Nelle società attuali è determinata soprattutto dall’estensione e dall’efficacia
del sistema di welfare
Ø uguaglianza/disuguaglianza di genere = anche questa ha
valenza generale ed è emersa solo di recente essendo stata per secoli ignorata
in società a forte impronta maschilista. E’ determinata da indicatori che
misurano parametri quali differenze salariali, possibilità di accesso a lavori
e ruoli sociali e politici e di raggiungimento di posizioni apicali in diversi
ambiti. Ancora più di recente sono rientrati in questo ambito le discriminazioni
verso gruppi sociali più specifici definiti dal loro orientamento sessuale
Ø uguaglianza/disuguaglianza intergenerazionale = ossia la diversa
attenzione riservata alle vecchie e nuove generazioni con le differenti
ricadute in termini di occupazione e sicurezza sociale. E’ misurata da
indicatori che indicano le possibilità di accesso a ruoli e servizi
Ø
uguaglianza/disuguaglianza
etnica = assomma
discriminazioni di vario genere con carattere storico con quelle che colpiscono
le più recenti ondate immigratorie. E’ quindi più difficile da misurare
inglobando indicatori economici (salari e possibilità occupazionali), di protezione
sociale, e non ultimi di riconoscimento culturale e religioso.
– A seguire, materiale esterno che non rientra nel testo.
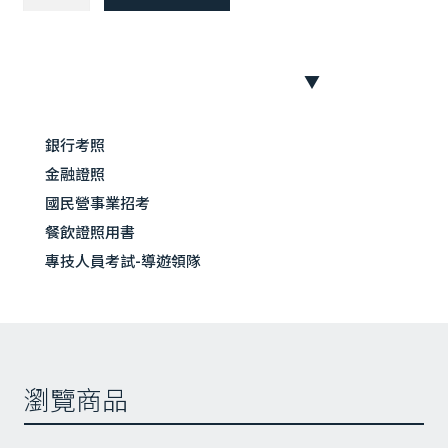
料
調
製
丙
級
術科篇
技
銀行考照
術科測試應檢人須知
能
茶的介紹
金融證照
檢
咖啡的介紹
定
國民營事業招考
檢定之機具、設備及材料的介紹
演
餐飲證照用書
基本容量換算
練
專技人員考試-導遊領隊
裝飾物製
（二
作咖啡的製作
版）
冰茶的製作
數
術科試題的分析
量
前置作業與善後處理的要領
瀏覽商品
術科的製作術科操作篇
A1-1 熱柳橙金桔汁
A1-2 抹茶可樂達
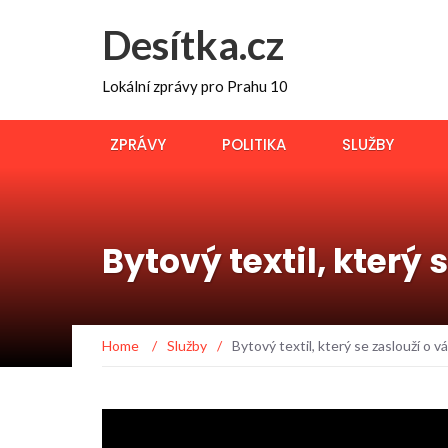
Desítka.cz
Lokální zprávy pro Prahu 10
ZPRÁVY
POLITIKA
SLUŽBY
Bytový textil, který
Home
/
Služby
/
Bytový textil, který se zaslouží o 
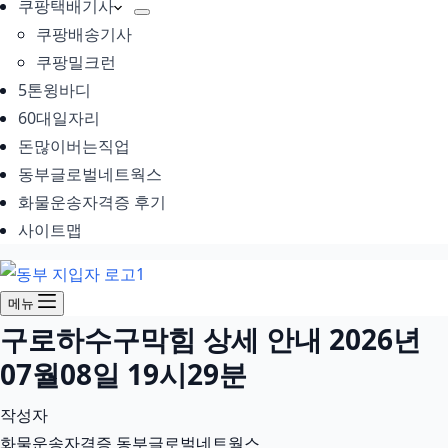
쿠팡택배기사
쿠팡배송기사
쿠팡밀크런
5톤윙바디
60대일자리
돈많이버는직업
동부글로벌네트웍스
화물운송자격증 후기
사이트맵
메뉴
구로하수구막힘 상세 안내 2026년
07월08일 19시29분
작성자
화물운송자격증 동부글로벌네트웍스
Soprattutto queste tre ultime disuguaglianze chiamano in
causa un aspetto che ha comunque carattere universale perchè precisa la
differenza fra una uguaglianza che può essere meglio realizzata intervenendo
sulle opportunità
di partenza ed una che richiede di essere affrontata valutando i risultati
di una intervenuta disuguaglianza. E’ una diversità fondamentale, perché
implica azioni differenti per delineare e attuare adeguate politiche di
contrasto delle disuguaglianza (aspetto
esaminato nella parte finale del saggio). Morlino e Raniolo
lasciano infine per ultima una particolare forma di uguaglianza/disuguaglianza,
quella politica.
In ambito accademico è questione aperta la sua stessa esistenza come forma a sé
stante, alcuni sostengono che lo è in quanto in essa confluiscono tutte le varie
forme di uguaglianza/disuguaglianza a formarne una sola di fatto assimilabile
alla realizzazione di una piena democrazia (in
termini di trasparenza, partecipazione e rappresentanza),
l’unica opzione in grado di dare loro soluzione concreta. Altri invece, pur
concordando sul ruolo fondamentale della democrazia, ritengono che quand’anche essa
fosse pienamente realizzata in tutte le sue componenti resterebbero sempre necessarie
specifiche politiche mirate a risolvere, nel loro merito, le varie disuguaglianze.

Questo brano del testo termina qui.